Sorry for jumping into this so late, but I'm new to the forums.

I ended up on Lexapro in a round-about way. I was sufferring from severe tinnitus which was actually preventing me from sleeping which increased my anxiety which increased the effects of the tinnitus, etc. Once I went on the Lexapro, the tinnitus didn't go away, but it became background noise that didn't really bother me. Now the noise is more an indicator of anxiety rather than a contributing factor. My wife has said that there were dramatic differences, but she couldn't (or didn't want to) tell me exactly what they were. But she can tell when I miss a dose.

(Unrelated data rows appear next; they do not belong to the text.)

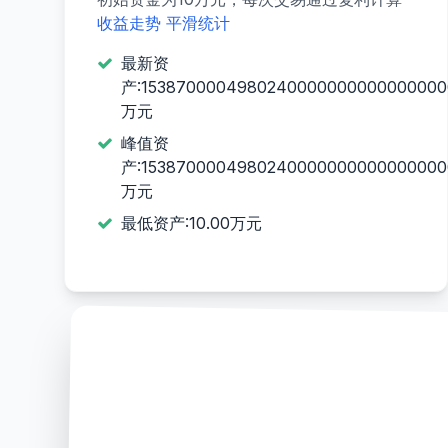
收益走势
平滑统计
最新资
产:1538700004980240000000000000000
万元
峰值资
产:1538700004980240000000000000000
万元
最低资产:10.00万元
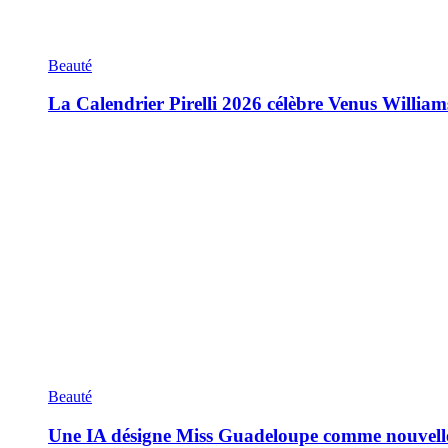
Beauté
La Calendrier Pirelli 2026 célèbre Venus William
Beauté
Une IA désigne Miss Guadeloupe comme nouvell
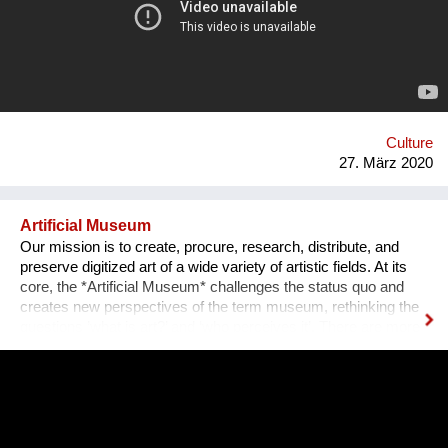
die ähnliche Ideen haben. Im Moment haben wir Alles, um den
kreativen Teil zu erstellen, doch wir würden sehr von einem
größeren Netzwerk an Menschen aus der Musikbranche (z.B.
Programmierer, Radio-Reporter, Agenturen) profitieren.
Aufgrund der Corona-Krise wird unser Hauptaugenmerk in den
kommenden Wochen auf der Erstellung des Podcasts liegen.
Culture
27. März 2020
Artificial Museum
Our mission is to create, procure, research, distribute, and
preserve digitized art of a wide variety of artistic fields. At its
core, the *Artificial Museum* challenges the status quo and
creates new perspectives of the term museum, rethinking the
questions ’what is art?’ and ‘who perceives it’. There are more
artworks by dead men stored in museums than can be
exhibited. What remains is the virtual, imaginary area, in which
there is also an almost infinite amount of space. Instead of
continuing to practice the status quo of art in “temporary used”
spaces, we decided to just use the space between the worlds
on a permanent and self-determined basis, as an experimental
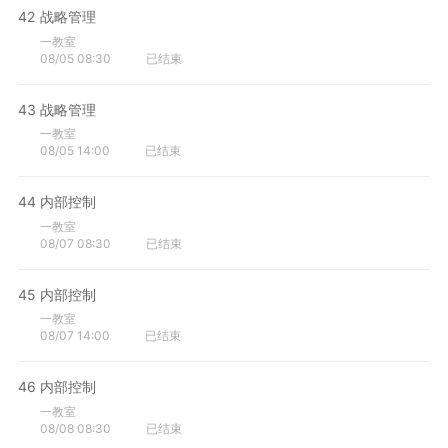
42
战略管理
一教室
08/05 08:30
已结束
43
战略管理
一教室
08/05 14:00
已结束
44
内部控制
一教室
08/07 08:30
已结束
45
内部控制
一教室
08/07 14:00
已结束
46
内部控制
一教室
08/08 08:30
已结束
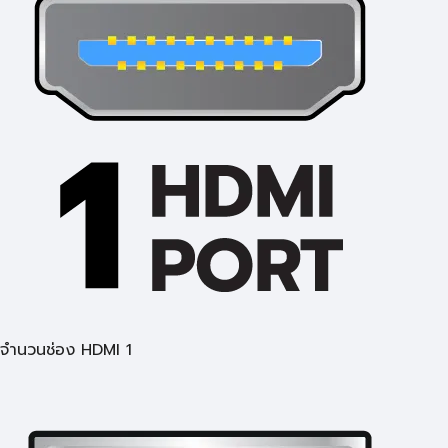
จำนวนช่อง HDMI 1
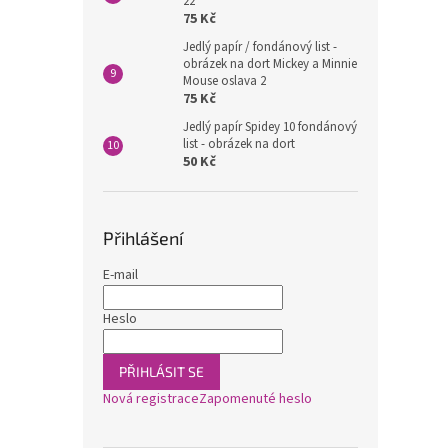
22
75 Kč
Jedlý papír / fondánový list -
obrázek na dort Mickey a Minnie
Mouse oslava 2
75 Kč
Jedlý papír Spidey 10 fondánový
list - obrázek na dort
50 Kč
Přihlášení
E-mail
Heslo
PŘIHLÁSIT SE
Nová registrace
Zapomenuté heslo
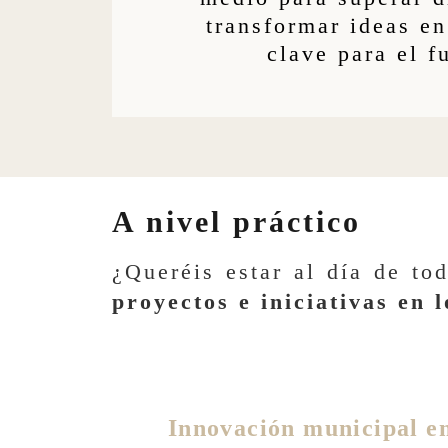
transformar ideas en
clave para el f
A nivel práctico
¿Queréis estar al día de t
proyectos e iniciativas en 
Innovación municipal en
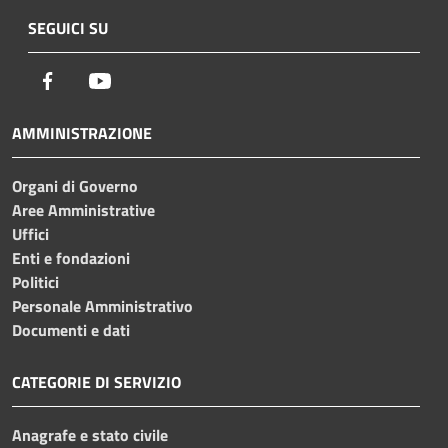
SEGUICI SU
Facebook
Youtube
AMMINISTRAZIONE
Organi di Governo
Aree Amministrative
Uffici
Enti e fondazioni
Politici
Personale Amministrativo
Documenti e dati
CATEGORIE DI SERVIZIO
Anagrafe e stato civile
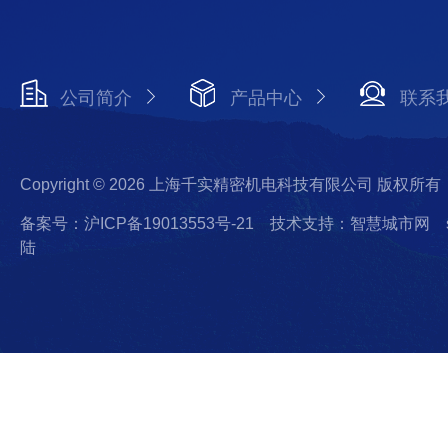
公司简介
产品中心
联系
Copyright © 2026 上海千实精密机电科技有限公司 版权所有
备案号：沪ICP备19013553号-21
技术支持：智慧城市网
陆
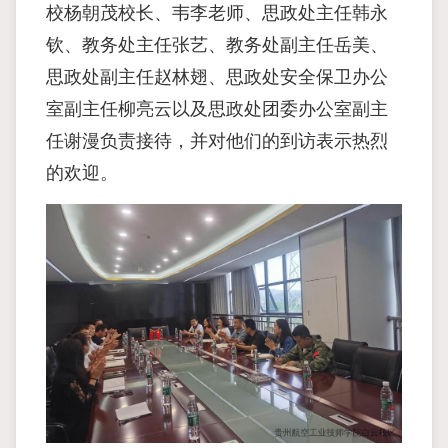
校杨朝茂校长、韦李老师、思政处主任韩永
钦、教务处主任张艺、教务处副主任岳美、
思政处副主任赵林翅、思政处安全保卫办公
室副主任柳亮云以及思政处团委办公室副主
任谢漫负责接待，并对他们的到访表示热烈
的欢迎。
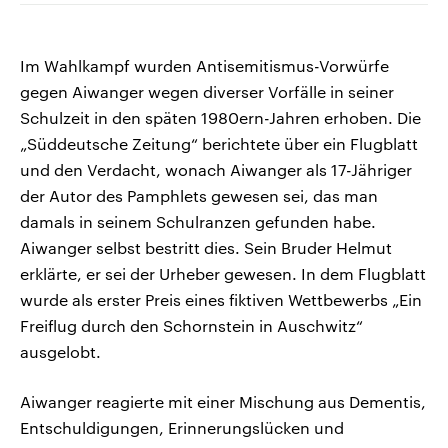
Im Wahlkampf wurden Antisemitismus-Vorwürfe
gegen Aiwanger wegen diverser Vorfälle in seiner
Schulzeit in den späten 1980ern-Jahren erhoben. Die
„Süddeutsche Zeitung“ berichtete über ein Flugblatt
und den Verdacht, wonach Aiwanger als 17-Jähriger
der Autor des Pamphlets gewesen sei, das man
damals in seinem Schulranzen gefunden habe.
Aiwanger selbst bestritt dies. Sein Bruder Helmut
erklärte, er sei der Urheber gewesen. In dem Flugblatt
wurde als erster Preis eines fiktiven Wettbewerbs „Ein
Freiflug durch den Schornstein in Auschwitz“
ausgelobt.
Aiwanger reagierte mit einer Mischung aus Dementis,
Entschuldigungen, Erinnerungslücken und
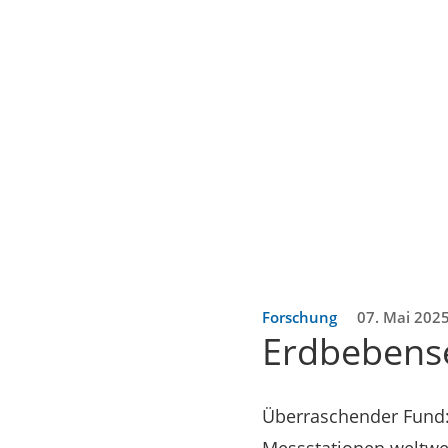
Forschung
07. Mai 202
Erdbebens
Überraschender Fund:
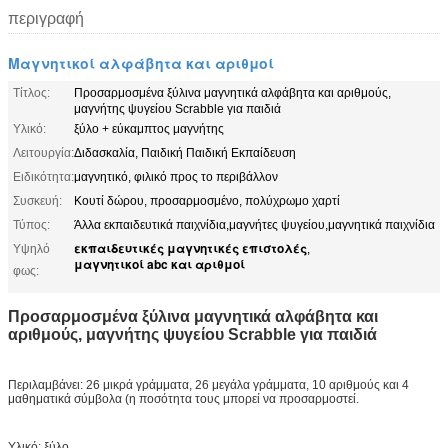
περιγραφή
Μαγνητικοί αλφάβητα και αριθμοί
Τίτλος:
Προσαρμοσμένα ξύλινα μαγνητικά αλφάβητα και αριθμούς,
μαγνήτης ψυγείου Scrabble για παιδιά
Υλικό:
ξύλο + εύκαμπτος μαγνήτης
Λειτουργία:
Διδασκαλία, Παιδική Παιδική Εκπαίδευση
Ειδικότητα:
μαγνητικό, φιλικό προς το περιβάλλον
Συσκευή:
Κουτί δώρου, προσαρμοσμένο, πολύχρωμο χαρτί
Τύπος:
Άλλα εκπαιδευτικά παιχνίδια,μαγνήτες ψυγείου,μαγνητικά παιχνίδια
εκπαιδευτικές μαγνητικές επιστολές
Υψηλό
,
μαγνητικοί abc και αριθμοί
φως:
Προσαρμοσμένα ξύλινα μαγνητικά αλφάβητα και
αριθμούς, μαγνήτης ψυγείου Scrabble για παιδιά
Περιλαμβάνει: 26 μικρά γράμματα, 26 μεγάλα γράμματα, 10 αριθμούς και 4
μαθηματικά σύμβολα (η ποσότητα τους μπορεί να προσαρμοστεί.
Υλικό: ξύλο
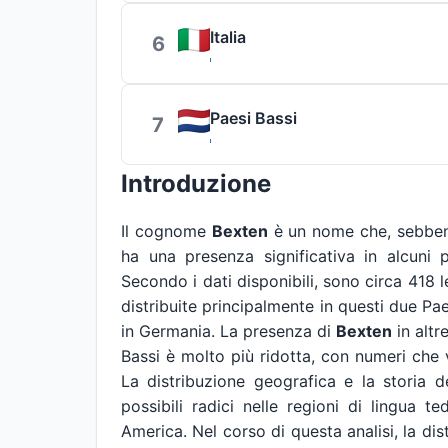
Italia
6
Paesi Bassi
7
Introduzione
Il cognome
Bexten
è un nome che, sebbene
ha una presenza significativa in alcuni p
Secondo i dati disponibili, sono circa 41
distribuite principalmente in questi due Pae
in Germania. La presenza di
Bexten
in altr
Bassi è molto più ridotta, con numeri che 
La distribuzione geografica e la storia
possibili radici nelle regioni di lingua 
America. Nel corso di questa analisi, la dis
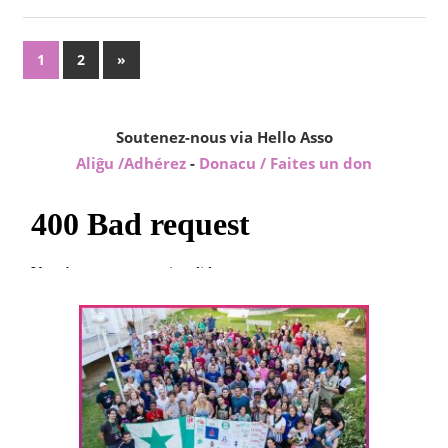
Pagination
Next
1
2
»
Posts
des
publications
Soutenez-nous via Hello Asso
Aliĝu /Adhérez
-
Donacu / Faites un don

With that said, the Lexapro "levelled me out" and it had a significant impact on my creative process. Before the meds I would procrastinate, get blocked and then have a burst of creative insight and manic productivity. Obsessing and working through the night was pretty common. However, when I objectively compare my work before and after the meds, they're really pretty similar. It just felt like I was being more creative because of the "eureka" moments. It's hard to tell whether I would have come up with identical insights on and off, but I think that it's mostly a perception thing and not an objective stifling of creativity. Off the meds, the same process are going on but they're more chaotic and off my concious radar. On the meds, I'm more aware of them and in control, so it feels less like creativity and more like work.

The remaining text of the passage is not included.